2> Java futures is supposed to be non blocking ? What does Non blocking mean? Why call it non blocking when the method to extract information from a Future < some-object > i.e. get() is blocking and will simply halt the entire thread till the method is done processing ? Perhaps a callback method that rings the church bell of completion when processing is complete ?
Non-blocking do not block the thread that calls the method.
Futures were introduced in Java to represent the result of a call, although it may have not been complete. Going back to the http file example, Say you call a method like the following
Future<BigData> future = server.getBigFile(); // getBigFile would be an asynchronous method
System.out.println("This line prints immediately");
The method getBigFile would return immediately and proceed to the next line of code. You would later be able to retrieve the contents of the future (or be notified that the contents are ready).

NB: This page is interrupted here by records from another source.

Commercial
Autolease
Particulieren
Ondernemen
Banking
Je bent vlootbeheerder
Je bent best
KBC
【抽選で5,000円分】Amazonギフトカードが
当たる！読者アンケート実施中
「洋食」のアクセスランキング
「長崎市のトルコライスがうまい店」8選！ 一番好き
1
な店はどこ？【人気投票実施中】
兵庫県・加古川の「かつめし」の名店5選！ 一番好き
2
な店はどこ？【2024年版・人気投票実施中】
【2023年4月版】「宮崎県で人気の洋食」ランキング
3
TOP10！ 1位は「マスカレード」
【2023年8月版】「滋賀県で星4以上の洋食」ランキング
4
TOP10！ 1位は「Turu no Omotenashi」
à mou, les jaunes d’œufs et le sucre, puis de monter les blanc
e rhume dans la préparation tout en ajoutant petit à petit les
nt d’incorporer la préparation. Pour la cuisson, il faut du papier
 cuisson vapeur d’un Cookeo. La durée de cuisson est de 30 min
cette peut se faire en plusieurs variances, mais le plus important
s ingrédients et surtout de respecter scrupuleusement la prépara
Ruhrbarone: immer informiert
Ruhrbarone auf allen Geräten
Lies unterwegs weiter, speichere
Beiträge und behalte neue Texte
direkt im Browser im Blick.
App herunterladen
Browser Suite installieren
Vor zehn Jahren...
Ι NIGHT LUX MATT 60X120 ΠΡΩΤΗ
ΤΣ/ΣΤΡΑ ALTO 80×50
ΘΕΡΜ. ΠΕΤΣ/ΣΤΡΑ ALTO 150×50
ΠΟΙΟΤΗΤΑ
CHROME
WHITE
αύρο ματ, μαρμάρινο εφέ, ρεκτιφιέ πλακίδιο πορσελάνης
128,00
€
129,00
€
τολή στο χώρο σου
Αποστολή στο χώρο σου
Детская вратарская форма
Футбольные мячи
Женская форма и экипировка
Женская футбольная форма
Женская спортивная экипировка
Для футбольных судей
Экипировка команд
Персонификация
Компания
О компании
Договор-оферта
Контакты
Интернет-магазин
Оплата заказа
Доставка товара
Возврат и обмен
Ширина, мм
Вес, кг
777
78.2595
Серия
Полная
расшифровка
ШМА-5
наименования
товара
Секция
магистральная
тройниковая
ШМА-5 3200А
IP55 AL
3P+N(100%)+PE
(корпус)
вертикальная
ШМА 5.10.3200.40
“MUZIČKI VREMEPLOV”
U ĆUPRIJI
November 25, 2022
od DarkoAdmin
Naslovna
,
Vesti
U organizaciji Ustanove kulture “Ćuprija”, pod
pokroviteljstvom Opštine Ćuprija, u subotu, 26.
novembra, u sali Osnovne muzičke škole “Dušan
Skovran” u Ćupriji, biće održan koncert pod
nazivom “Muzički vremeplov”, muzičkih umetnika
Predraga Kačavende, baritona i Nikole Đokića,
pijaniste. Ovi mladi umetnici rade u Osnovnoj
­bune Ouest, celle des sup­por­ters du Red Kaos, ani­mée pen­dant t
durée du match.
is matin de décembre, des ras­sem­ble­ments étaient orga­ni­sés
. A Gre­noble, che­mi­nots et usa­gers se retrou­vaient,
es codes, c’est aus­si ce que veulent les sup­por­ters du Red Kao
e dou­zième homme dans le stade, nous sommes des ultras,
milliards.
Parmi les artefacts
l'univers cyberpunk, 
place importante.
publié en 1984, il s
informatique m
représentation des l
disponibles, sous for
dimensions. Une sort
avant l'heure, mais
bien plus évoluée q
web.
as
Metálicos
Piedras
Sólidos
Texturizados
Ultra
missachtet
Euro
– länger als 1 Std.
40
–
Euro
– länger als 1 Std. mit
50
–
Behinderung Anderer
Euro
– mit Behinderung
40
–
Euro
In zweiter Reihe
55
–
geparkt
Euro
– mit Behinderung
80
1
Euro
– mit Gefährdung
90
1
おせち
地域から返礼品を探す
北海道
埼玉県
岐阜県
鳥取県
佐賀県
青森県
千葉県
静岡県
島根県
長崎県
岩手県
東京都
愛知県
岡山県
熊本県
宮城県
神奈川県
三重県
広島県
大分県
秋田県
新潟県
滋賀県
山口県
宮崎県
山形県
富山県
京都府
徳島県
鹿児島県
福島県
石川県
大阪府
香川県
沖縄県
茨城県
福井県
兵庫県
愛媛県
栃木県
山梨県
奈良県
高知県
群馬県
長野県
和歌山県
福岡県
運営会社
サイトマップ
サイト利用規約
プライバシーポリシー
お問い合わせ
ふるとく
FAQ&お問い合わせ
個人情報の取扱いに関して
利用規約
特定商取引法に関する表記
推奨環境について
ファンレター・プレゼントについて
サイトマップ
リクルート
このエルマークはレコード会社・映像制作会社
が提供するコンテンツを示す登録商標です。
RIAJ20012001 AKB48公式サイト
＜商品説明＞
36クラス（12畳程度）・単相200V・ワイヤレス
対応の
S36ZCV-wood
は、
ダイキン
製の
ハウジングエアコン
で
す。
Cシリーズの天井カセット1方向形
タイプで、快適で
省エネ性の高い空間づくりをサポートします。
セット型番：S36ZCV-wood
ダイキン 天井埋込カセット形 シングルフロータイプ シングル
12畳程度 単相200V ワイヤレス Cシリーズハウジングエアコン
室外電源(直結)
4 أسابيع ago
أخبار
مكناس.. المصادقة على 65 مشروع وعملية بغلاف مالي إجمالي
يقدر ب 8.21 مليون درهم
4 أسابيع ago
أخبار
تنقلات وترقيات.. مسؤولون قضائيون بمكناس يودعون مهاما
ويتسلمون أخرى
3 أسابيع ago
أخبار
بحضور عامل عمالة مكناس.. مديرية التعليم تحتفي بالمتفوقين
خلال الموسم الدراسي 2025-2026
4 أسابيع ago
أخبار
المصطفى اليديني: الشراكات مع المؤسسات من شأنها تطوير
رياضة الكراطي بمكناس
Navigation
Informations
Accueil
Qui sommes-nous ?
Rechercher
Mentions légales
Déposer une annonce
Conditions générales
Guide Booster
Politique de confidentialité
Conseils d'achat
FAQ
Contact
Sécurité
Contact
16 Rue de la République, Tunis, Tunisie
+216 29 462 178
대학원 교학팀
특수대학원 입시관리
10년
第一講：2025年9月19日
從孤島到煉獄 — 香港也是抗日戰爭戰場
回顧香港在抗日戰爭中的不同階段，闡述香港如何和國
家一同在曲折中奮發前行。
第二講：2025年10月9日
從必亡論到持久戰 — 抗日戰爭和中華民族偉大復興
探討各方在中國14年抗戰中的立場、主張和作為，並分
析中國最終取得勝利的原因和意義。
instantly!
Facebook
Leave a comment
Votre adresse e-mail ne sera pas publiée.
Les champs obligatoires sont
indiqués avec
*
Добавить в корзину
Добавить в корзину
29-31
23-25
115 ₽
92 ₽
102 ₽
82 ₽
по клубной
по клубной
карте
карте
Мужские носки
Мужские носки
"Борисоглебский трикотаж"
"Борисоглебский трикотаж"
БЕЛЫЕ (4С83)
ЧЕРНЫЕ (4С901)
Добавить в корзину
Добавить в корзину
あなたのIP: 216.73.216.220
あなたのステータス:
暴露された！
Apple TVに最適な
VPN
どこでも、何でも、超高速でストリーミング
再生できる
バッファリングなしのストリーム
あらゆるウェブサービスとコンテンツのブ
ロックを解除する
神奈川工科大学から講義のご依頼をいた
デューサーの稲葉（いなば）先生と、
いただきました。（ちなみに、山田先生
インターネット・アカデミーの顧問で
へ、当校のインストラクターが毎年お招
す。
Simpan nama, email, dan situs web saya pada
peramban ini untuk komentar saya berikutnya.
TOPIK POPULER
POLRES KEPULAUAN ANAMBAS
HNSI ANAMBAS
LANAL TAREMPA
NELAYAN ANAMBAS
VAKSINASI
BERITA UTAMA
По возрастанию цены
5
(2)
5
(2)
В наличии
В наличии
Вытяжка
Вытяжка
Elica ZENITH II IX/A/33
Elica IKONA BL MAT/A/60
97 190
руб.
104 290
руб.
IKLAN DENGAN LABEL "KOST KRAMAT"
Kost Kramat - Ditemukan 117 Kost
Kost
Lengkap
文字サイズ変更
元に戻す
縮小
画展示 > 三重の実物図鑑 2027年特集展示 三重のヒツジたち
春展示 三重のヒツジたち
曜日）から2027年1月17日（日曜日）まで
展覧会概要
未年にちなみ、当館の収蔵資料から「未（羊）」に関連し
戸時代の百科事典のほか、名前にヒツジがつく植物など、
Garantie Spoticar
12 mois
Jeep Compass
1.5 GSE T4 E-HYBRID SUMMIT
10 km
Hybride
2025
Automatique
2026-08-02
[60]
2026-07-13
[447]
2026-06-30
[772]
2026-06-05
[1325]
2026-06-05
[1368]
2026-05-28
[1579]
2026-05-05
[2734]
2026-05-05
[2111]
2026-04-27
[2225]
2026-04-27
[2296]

Libraries/Frameworks like Netty, AKKA, Play use Futures extensively.
How do I make a method Async? What is the method signature?
I would say it depends on what you want to do.
If you want to quickly build something, you would use high level functions like Futures, Actor models, etc. something which enables you to efficiently program in a multithreaded environment without making too many mistakes.
On the other hand if you just want to learn, I would say it's better to start with low level multithreading programming with mutexes, semaphores, etc.
Examples of codes like these are numerous in google if you just search java asynchronous example with any of the keywords I have written.
Let me know if you have any other questions!